Minneapolis-based biotech supplier Bio-Techne Corp. has agreed to pay $250 million, and maybe more, to acquire a promising Boston-area firm that makes precision-medicine technology used to detect cancer without a tissue biopsy.

Bio-Techne plans to acquire privately held Exosome Diagnostics Inc., by early August, using cash on hand and a revolving line of credit. If Exosome’s technologies achieve specific profitable milestones through 2022, Bio-Techne would pay Exosome’s private investors up to $325 million in additional payments.

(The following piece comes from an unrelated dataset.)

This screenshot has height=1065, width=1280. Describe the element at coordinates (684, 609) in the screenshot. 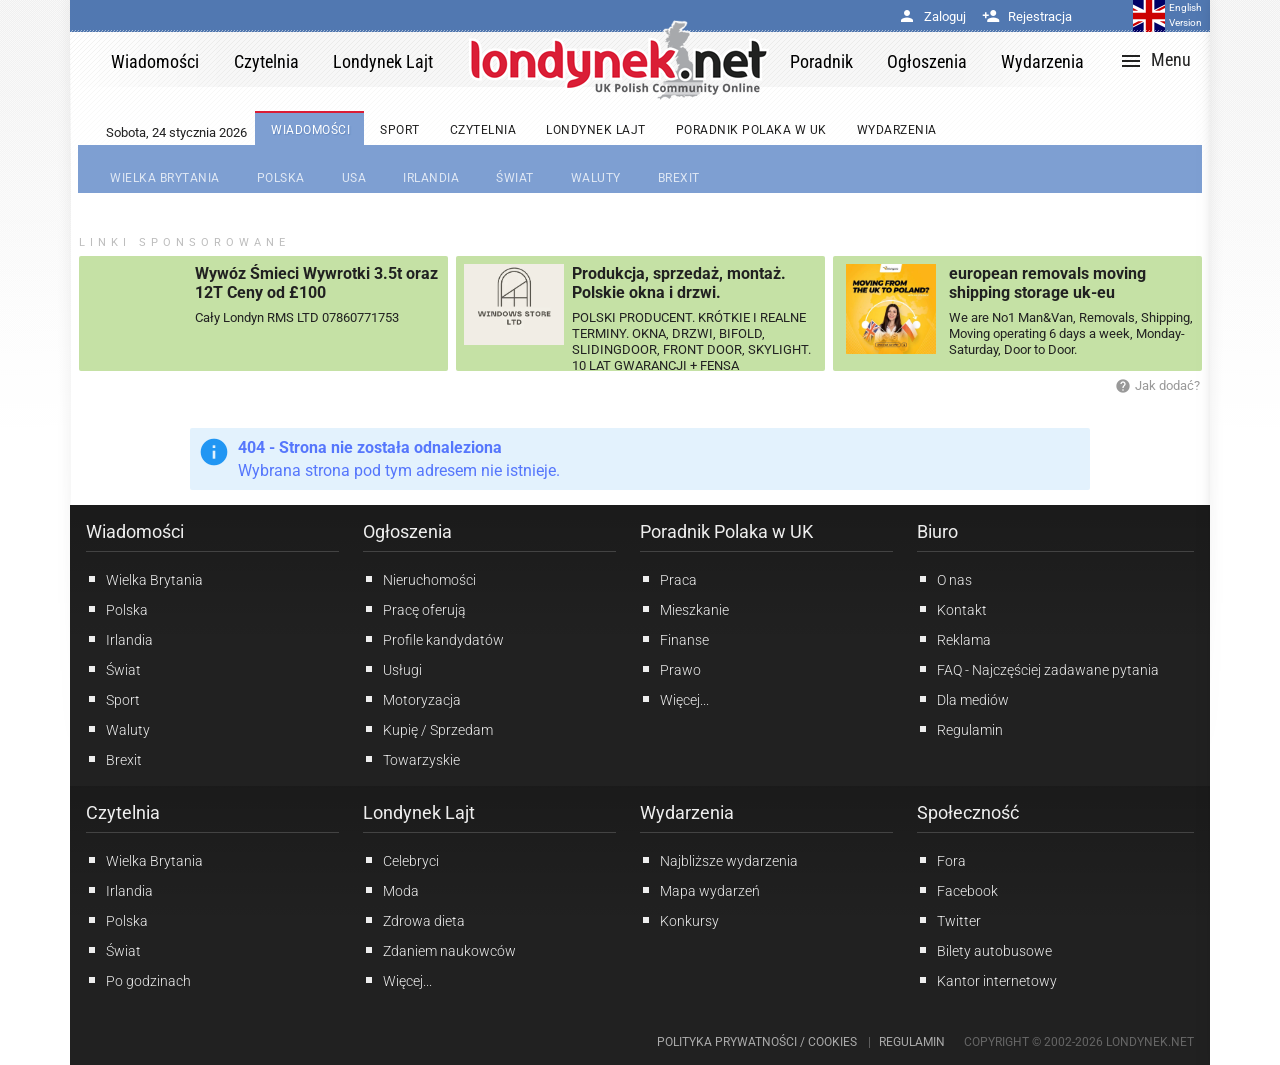

I see `Mieszkanie` at that location.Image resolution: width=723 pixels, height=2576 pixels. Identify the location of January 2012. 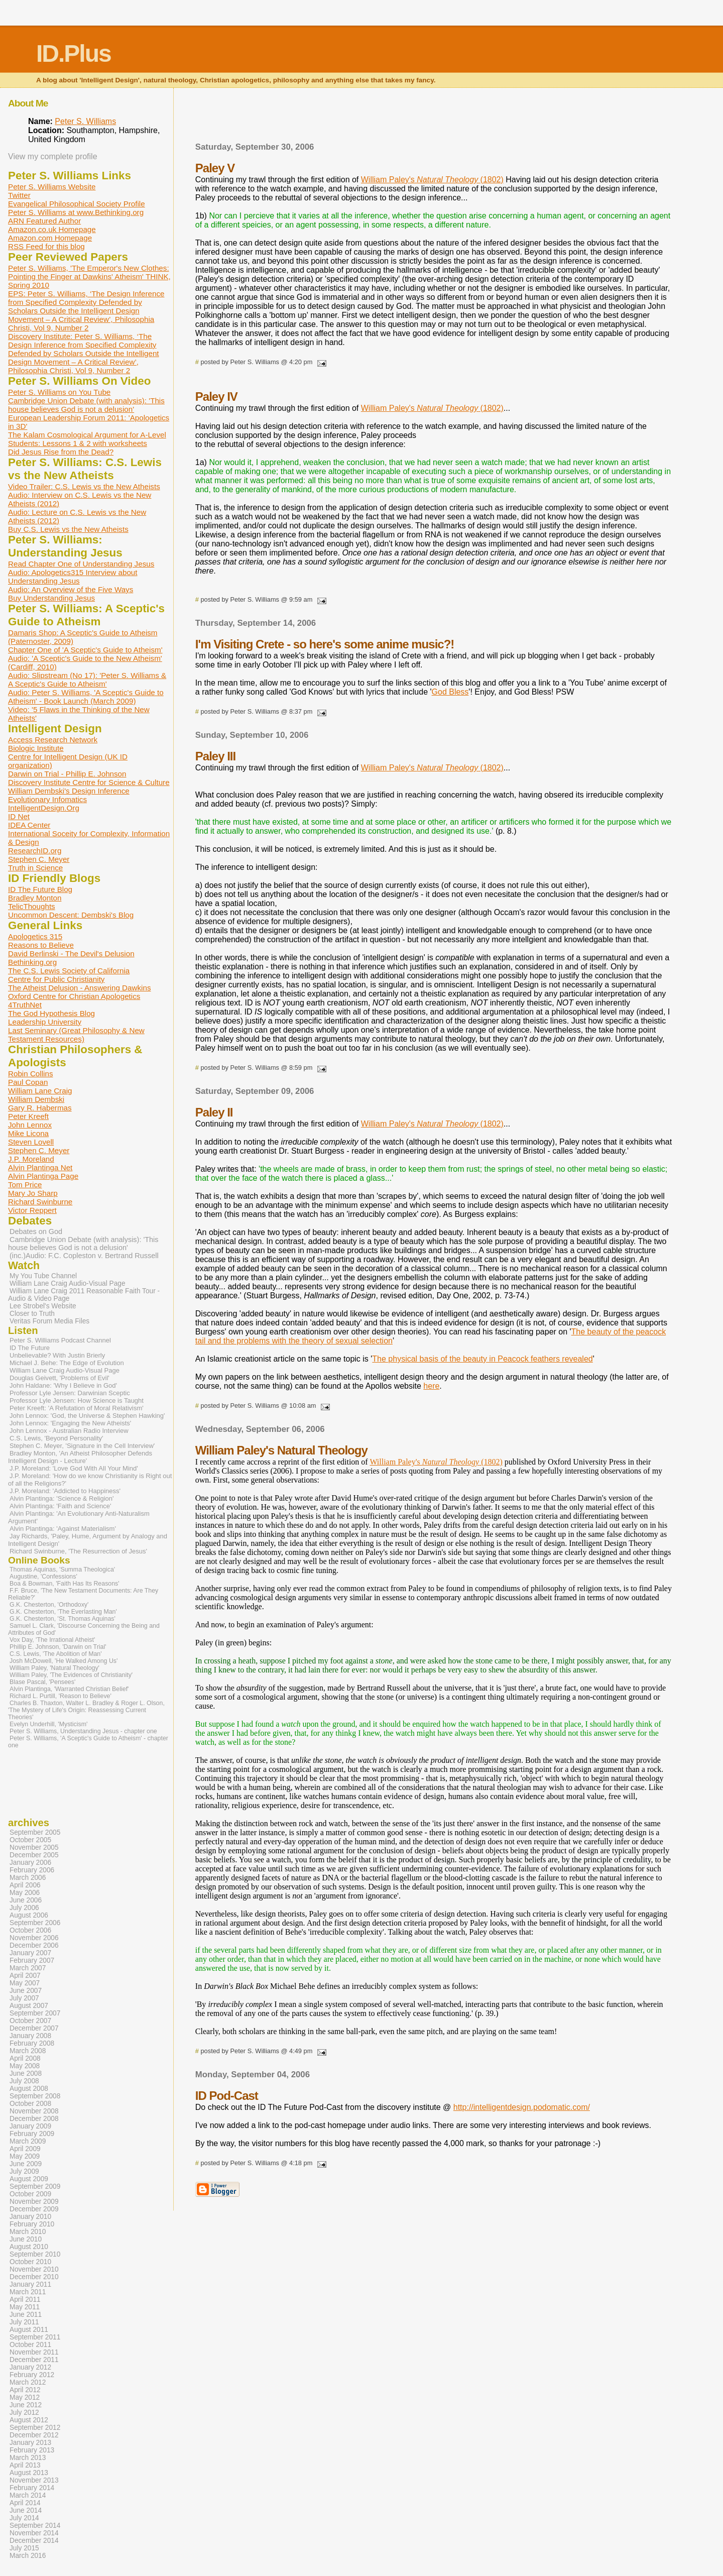
(30, 2367).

“ExosomeDx’s technology is a game-changer, and positions Bio-Techne to be a leader in the rapidly growing noninvasive liquid biopsy market,” Bio-Techne Chief Executive Charles Kummeth said in the announcement. “The noninvasive nature of this technology creates a new process for liquid biopsies and is likely to transform medical practice.”

Exosome Diagnostics was founded on the discoveries of Dr. Johan Skog, who first realized while at Massachusetts General Hospital that snippets of RNA extracted from genetic components called exosomes could be harvested at high quality from bodily fluids and then used to detect tumor mutations.

Today, Exosome Diagnostics is developing diagnostics using fluids like serum, plasma, urine, spinal fluid and saliva that contain DNA, RNA and proteins from their original cells. The proprietary technology works with liquid samples that are fresh or frozen, without needing tissue.

“Highly robust and versatile, our technology holds the potential to deliver on the promise of personalized health care to guide treatment decisions precisely and in real-time along the entire patient care continuum,” Exosome Diagnostics said on its website.

Exosome Diagnostics markets a test called “ExoDx Protstate [IntelliScore],” or EPI, which is a urine-based analysis that can be used by urologists to decide on the need for a prostate biopsy in patients who have an ambiguous PSA test result. A PSA, or prostate-specific antigen, is a protein whose presence in a test result may signal the need for more-invasive testing for prostate cancer, depending on patient history and the quantity of PSA in the sample.

The company also has patents and proprietary applications to develop novel fluid-based diagnostics for cancers that can be difficult to detect, including bladder, kidney and breast cancer, and glioblastoma, a type of brain cancer.

“EPI is the first of many diagnostic tests we have in our pipeline and we remain confident that the underlying technology of exosome- and [cell-free]-DNA-based analysis, along with the artificial-intelligence tools we have developed, can deconvolute complex gene-expression data and find diagnostic signatures that are early predictors of disease progression,” Exosome CEO John Boyce said in the announcement.

Bio-Techne, meanwhile, is expanding its cellular-product offerings to include the “CAR-T” market, a hot field in cancer treatment that involves extracting a person’s immune cells and genetically modifying them to fight cancer before reinserting them back into the patient.

“Following this acquisition, the company now sells solutions to the entire workflow of cancer: research, diagnostics, and therapeutics,” Kummeth said, noting that the Exosome Diagnostics deal will be Bio-Techne’s 14th corporate acquisition in five years, “and our most promising to date.”

Bio-Techne has about 1,800 employees at its locations in northeast Minneapolis and elsewhere. The company had sales of $563 million for the 12 months that ended in June 2017, representing 6 percent organic revenue growth after excluding the impact of acquisitions and international currency fluctuations.

Bio-Techne stock dropped $1.22 a share, or 0.8 percent, closing at $157.03 Tuesday, following the deal announcement Monday night.